Battuta d’arresto ad un passo dalla sua conclusione quindi per la prima edizione dell’iniziativa che promuove lo strumento del concorso di progettazione per la realizzazione di opere pubbliche di qualità nelle regioni del Sud Italia: entro luglio infatti è prevista la proclamazione dei vincitori, tra i sessanta finalisti ammessi alla seconda fase concorsuale ( leggi tutto ).
 
A sollevare dei dubbi sulla correttezza del concorso è stato l’Ordine degli Architetti della Provincia di Campobasso, che si è rivolto all’Autorità per la Vigilanza sui contratti pubblici in merito al concorso bandito dalla Provincia di Campobasso per l’ampliamento della Biblioteca provinciale.
 
Gli architetti molisani contestavano il mancato rispetto del principio dell’anonimato e la commistione fra l’istituto del concorso di idee e quello del concorso di progettazione.
 
Relativamente alla prima contestazione, l’Ordine ha evidenziato che in fase di prequalificazione i concorrenti erano tenuti a presentare “una relazione contenente la proposta ideativa”, anche con schizzi e schemi grafici. Nella successiva fase concorsuale anonima, i concorrenti selezionati dovevano sviluppare l’idea progettuale presentata nella fase di prequalificazione.

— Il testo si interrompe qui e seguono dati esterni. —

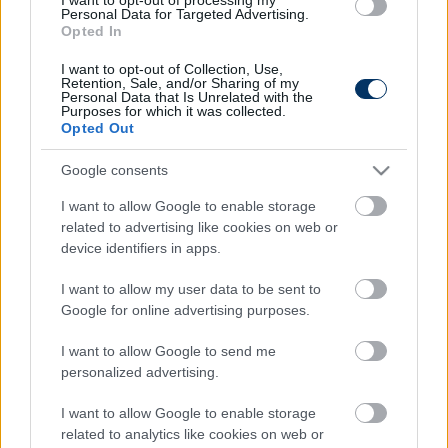
pedig minél gyorsabb felépülést kívánok, bízunk
Personal Data for Targeted Advertising.
Opted In
benne, hogy hamarosan ismét csatlakozni tud
társaihoz!
I want to opt-out of Collection, Use,
Retention, Sale, and/or Sharing of my
Personal Data that Is Unrelated with the
Purposes for which it was collected.
Opted Out
Itt állíthatod be, hogy a Csakfoci az elsők
között legyen a Google-találatokban
Google consents
I want to allow Google to enable storage
Tetszett a cikk? Megosztanád?
related to advertising like cookies on web or
device identifiers in apps.
Link másolása
Email küldés
I want to allow my user data to be sent to
Google for online advertising purposes.
CÍMKÉK:
#MAGYAR FOCI
#DVTK
I want to allow Google to send me
personalized advertising.
Autópiac
I want to allow Google to enable storage
related to analytics like cookies on web or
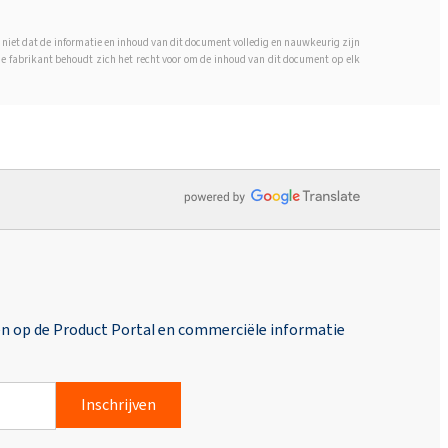
 niet dat de informatie en inhoud van dit document volledig en nauwkeurig zijn
 De fabrikant behoudt zich het recht voor om de inhoud van dit document op elk
en op de Product Portal en commerciële informatie
Inschrijven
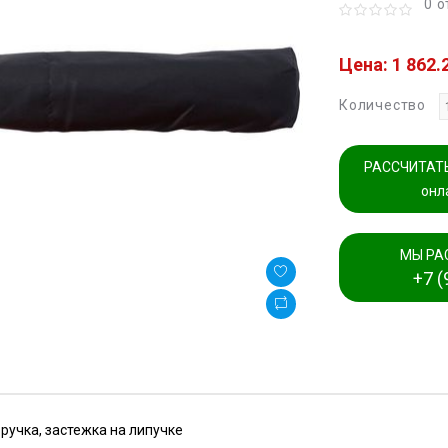
0 
Цена: 1 862.
Количество
РАССЧИТАТЬ
онл
МЫ РА
+7 (
ручка, застежка на липучке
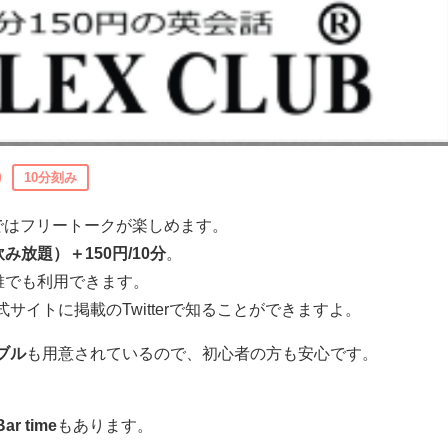
10分刻み
沢校ではフリートークが楽しめます。
み放題）＋150円/10分
。
誰でも利用できます。
イトに掲載のTwitterで知ることができますよ。
ブル
も用意されているので、初心者の方も安心です。
Bar time
もあります。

Secondo l’Ordine, è stato violato il principio dell’anonimato in quanto la commissione di valutazione poteva ricollegare il progetto presentato nella seconda fase alla proposta ideativa presentata in precedenza.
 
In relazione alla seconda contestazione, l’Ordine sottolinea che lo sviluppo della proposta ideativa altro non è che la predisposizione di un progetto preliminare, che esula dalla disciplina del concorso di idee, teso a selezionare una idea progettuale.
 
Secondo l’Amministrazione che ha bandito il concorso, invece, l’elaborazione dell’idea progettuale attiene strettamente alla fase concorsuale anonima, mentre l’approccio al tema di concorso nella fase di prequalificazione deve avere carattere metodologico e non progettuale; schizzi e schemi grafici sono - secondo l’Amministrazione - illustrazioni/diagrammi che concettualizzino gli aspetti tipologici e funzionali che il progettista intende utilizzare.
 
Di conseguenza, la valutazione della commissione in sede di qualificazione si riferisce esclusivamente ai curricula, alla composizione del gruppo di progettazione, alle modalità di approccio al tema, elementi che non possono influire nella successiva fase concorsuale e determinare una violazione del principio dell’anonimato.
 
Per quanto attiene alla seconda contestazione, l’Amministrazione ha evidenziato che l’articolo 108 del Codice degli Appalti (Dlgs 163/2006) rubricato “concorso di idee”, richiama esplicitamente la normativa dei concorsi di progettazione e che è ammissibile un concorso di idee articolato in una fase di qualificazione e in una fase concorsuale e che, soprattutto, il bando è articolato in modo tale da richiede ai concorrenti un livello di approfondimento inferiore al progetto preliminare.
 
Secondo l’Autorità, l’Amministrazione provinciale, nell’individuare fra i criteri di prequalificazione, la presentazione di una relazione di approccio al tema del concorso, ha introdotto un elemento di “riconoscibilità” della proposta progettuale.
 
Di conseguenza è fondata anche la seconda contestazione sollevata dall’Ordine; infatti, una volta che la relazione di approccio al tema del concorso è stata inserita nella giusta fase procedurale, non rappresenta un elemento diverso rispetto all’elaborazione dell’idea progettuale, ma ne costituisce il naturale presupposto, nell’ambito del progetto di massima richiesto dal bando, prodromico all’elaborazione dei successivi livelli di progettazione.
 
A seguito del Parere, poiché alcuni degli elementi contestati ricorrono anche negli altri concorsi, Qualità Italia ha suggerito alle amministrazioni che hanno emesso i bandi nel 2007 di valutare la possibilità di annullamento dei bandi. In questo caso i nuovi concorsi potrebbero essere riproposti in tempi brevi e in linea con il parere dell’Autorità, per concludersi entro l’anno.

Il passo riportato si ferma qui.